Como a experiência conduziu a uma nova alternativa open source

Conheça a origem do Qisutu e como a experiência com processos reais de help desk e suporte orienta o seu desenvolvimento.

Símbolo Qisutu como interpretação abstrata da escrita cuneiforme

Experiência do funcionamento real

Um novo sistema de tickets começa pelas pessoas que fazem o trabalho

Anos de desenvolvimento, implementação e apoio a processos de serviço proporcionam uma visão clara do que agentes, administradores, clientes e responsáveis por processos realmente necessitam. Vistas claras dos tickets, responsabilidades compreensíveis e percursos curtos no sistema são tão importantes como configuração flexível, automatização e processamento fiável de e-mail.

O Qisutu nasceu desta experiência. O ponto de partida foi o trabalho diário das equipas de help desk e service desk: receber pedidos, atribuí-los corretamente, colaborar, cumprir objetivos vinculativos e documentar cada decisão com transparência.

Esta perspetiva orienta toda a plataforma. As funcionalidades devem tornar os processos complexos geríveis sem sobrecarregar os utilizadores com complexidade evitável.

Mais opções no mercado open source

Uma nova alternativa ao OTOBO, Znuny, Zammad e a outros sistemas de tickets

As organizações têm diferentes requisitos de facilidade de utilização, funcionalidades, integração e funcionamento. O Qisutu amplia as opções com um novo sistema open source que combina gestão profissional de tickets, administração moderna e funcionamento autónomo.

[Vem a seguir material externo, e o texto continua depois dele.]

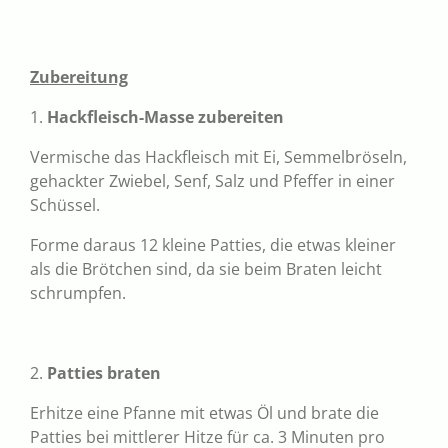
Zubereitung
1.
Hackfleisch-Masse zubereiten
Vermische das Hackfleisch mit Ei, Semmelbröseln,
gehackter Zwiebel, Senf, Salz und Pfeffer in einer
Schüssel.
Forme daraus 12 kleine Patties, die etwas kleiner
als die Brötchen sind, da sie beim Braten leicht
schrumpfen.
2.
Patties braten
Erhitze eine Pfanne mit etwas Öl und brate die
Patties bei mittlerer Hitze für ca. 3 Minuten pro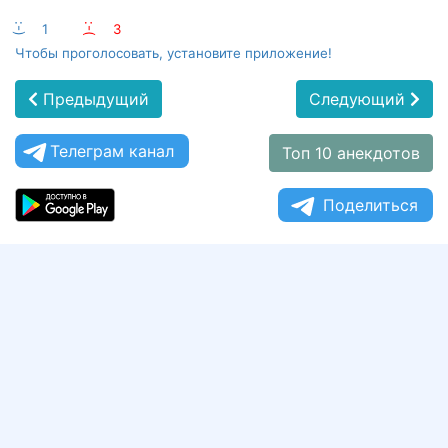
:-)
1
:-(
3
Чтобы проголосовать, установите приложение!
Предыдущий
Следующий
Телеграм канал
Топ 10 анекдотов
Поделиться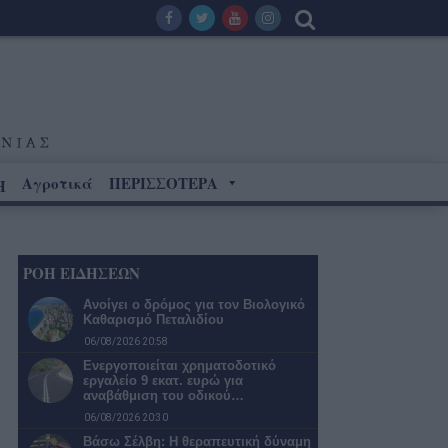
Αγροτικά
ΠΕΡΙΣΣΟΤΕΡΑ
Η
ΡΟΗ ΕΙΔΗΣΕΩΝ
Ανοίγει ο δρόμος για τον Βιολογικό
Καθαρισμό Πεταλιδίου
06/08/2026 20:58
Ενεργοποιείται χρηματοδοτικό
εργαλείο 9 εκατ. ευρώ για
αναβάθμιση του οδικού…
06/08/2026 20:30
Βάσω Σέλβη: Η θεραπευτική δύναμη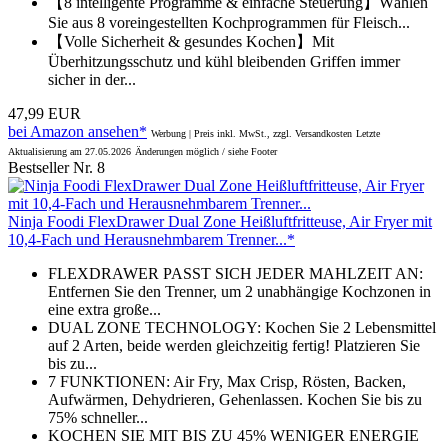
【8 intelligente Programme & einfache Steuerung】Wählen
Sie aus 8 voreingestellten Kochprogrammen für Fleisch...
【Volle Sicherheit & gesundes Kochen】Mit
Überhitzungsschutz und kühl bleibenden Griffen immer
sicher in der...
47,99 EUR
bei Amazon ansehen*
Werbung | Preis inkl. MwSt., zzgl. Versandkosten
Letzte
Aktualisierung am 27.05.2026
Änderungen möglich / siehe Footer
Bestseller Nr. 8
Ninja Foodi FlexDrawer Dual Zone Heißluftfritteuse, Air Fryer mit
10,4-Fach und Herausnehmbarem Trenner...*
FLEXDRAWER PASST SICH JEDER MAHLZEIT AN:
Entfernen Sie den Trenner, um 2 unabhängige Kochzonen in
eine extra große...
DUAL ZONE TECHNOLOGY: Kochen Sie 2 Lebensmittel
auf 2 Arten, beide werden gleichzeitig fertig! Platzieren Sie
bis zu...
7 FUNKTIONEN: Air Fry, Max Crisp, Rösten, Backen,
Aufwärmen, Dehydrieren, Gehenlassen. Kochen Sie bis zu
75% schneller...
KOCHEN SIE MIT BIS ZU 45% WENIGER ENERGIE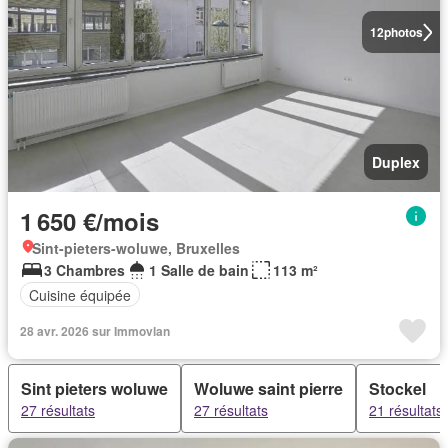
12
photos
Duplex
1 650 €/mois
Sint-pieters-woluwe, Bruxelles
3 Chambres
1 Salle de bain
113 m²
Cuisine équipée
28 avr. 2026 sur Immovlan
Sint pieters woluwe
Woluwe saint pierre
Stockel
27 résultats
27 résultats
21 résultats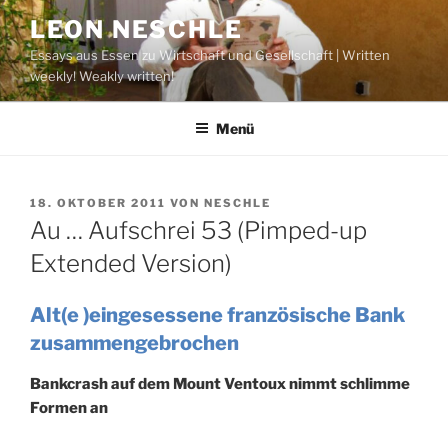
Zum
LEON NESCHLE
Inhalt
Essays aus Essen zu Wirtschaft und Gesellschaft | Written
springen
weekly! Weakly written!
Menü
VERÖFFENTLICHT
18. OKTOBER 2011
VON
NESCHLE
AM
Au … Aufschrei 53 (Pimped-up
Extended Version)
Alt(e )eingesessene französische Bank
zusammengebrochen
Bankcrash auf dem Mount Ventoux nimmt schlimme
Formen an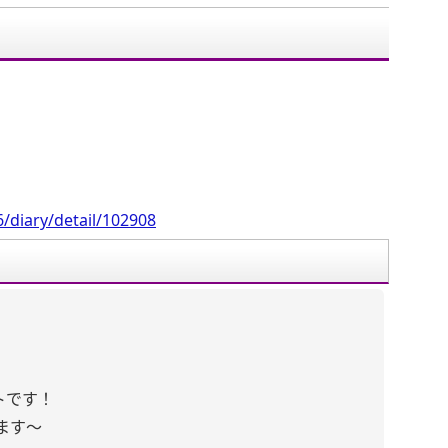
。
/diary/detail/102908
トです！
ます〜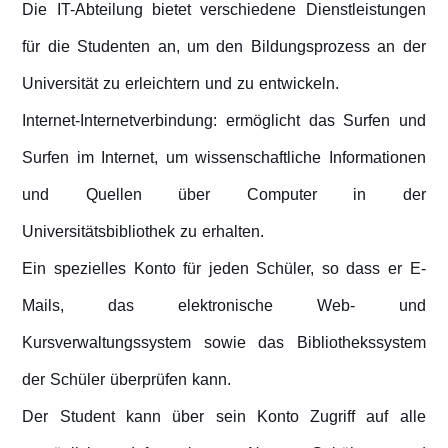
Dienstleistungen
Die IT-Abteilung bietet verschiedene Dienstleistungen
für die Studenten an, um den Bildungsprozess an der
Universität zu erleichtern und zu entwickeln.
Internet-Internetverbindung: ermöglicht das Surfen und
Surfen im Internet, um wissenschaftliche Informationen
und Quellen über Computer in der
Universitätsbibliothek zu erhalten.
Ein spezielles Konto für jeden Schüler, so dass er E-
Mails, das elektronische Web- und
Kursverwaltungssystem sowie das Bibliothekssystem
der Schüler überprüfen kann.
Der Student kann über sein Konto Zugriff auf alle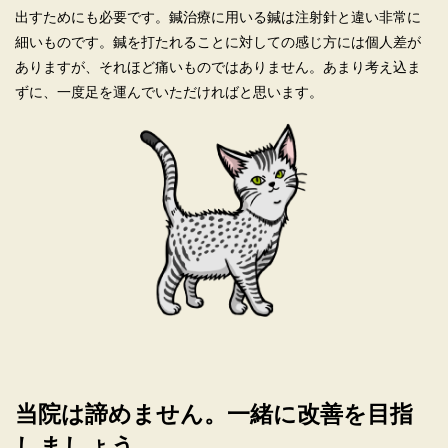
出すためにも必要です。鍼治療に用いる鍼は注射針と違い非常に
細いものです。鍼を打たれることに対しての感じ方には個人差が
ありますが、それほど痛いものではありません。あまり考え込ま
ずに、一度足を運んでいただければと思います。
当院は諦めません。一緒に改善を目指
しましょう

A escolha entre Qisutu, OTOBO, Znuny, Zammad ou outra solução depende dos processos reais. O Qisutu foi criado para organizações que pretendem espaços claros, configuração ampla, interfaces abertas e controlo sobre dados e infraestrutura.

Concebido de raiz

Um núcleo de tickets para os atuais processos de help desk e serviço

Gestão de tickets, e-mail, portal de cliente, filas, grupos e permissões formam o centro operacional. Automatização, níveis de serviço, calendários, campos dinâmicos, formulários, listas e notificações transformam estas bases em fluxos fiáveis.

Base de conhecimento, CMDB, relatórios, registo de tempo, API REST e AddOns ampliam o Qisutu além do núcleo clássico. Todas as áreas seguem o mesmo objetivo: apresentar informação clara, manter as etapas transparentes e permitir adaptação controlada.

Comunidade como princípio orientador

O nome Qisutu representa abertura e colaboração

Qisutu refere-se a qissûtu, uma possível forma acádica do termo «comunidade». O nome expressa uma ideia central: o serviço nasce do conhecimento partilhado, da responsabilidade clara e da colaboração fiável.

O símbolo do Qisutu é uma interpretação abstrata da escrita cuneiforme. Os seus elementos em forma de cunha combinam origem, estrutura e movimento numa marca distinta: uma ponte visual entre a cultura escrita antiga e a comunicação digital moderna.

Aberto e autónomo

Open source como liberdade de funcionamento e desenvolvimento

O Qisutu é publicado sob a licença AGPL-3.0-or-later. As organizações podem operar o sistema, adaptá-lo aos seus requisitos e integrá-lo em ambientes existentes. Também existem serviços profissionais para implementação, migração, assistência, alojamento e extensões personalizadas.

Assim, o Qisutu combina a abertura de um projeto open source com os padrões esperados de um sistema profissional de help desk e service desk.

Abertura O código-fonte, a arquitetura e o desenvolvimento contínuo permanecem transparentes.
Comunidade O serviço é entendido como colaboração estruturada.
Clareza A interface apoia a tarefa, não a complexidade.
Independência O funcionamento, os dados e o desenvolvimento do produto permanecem sob o seu controlo.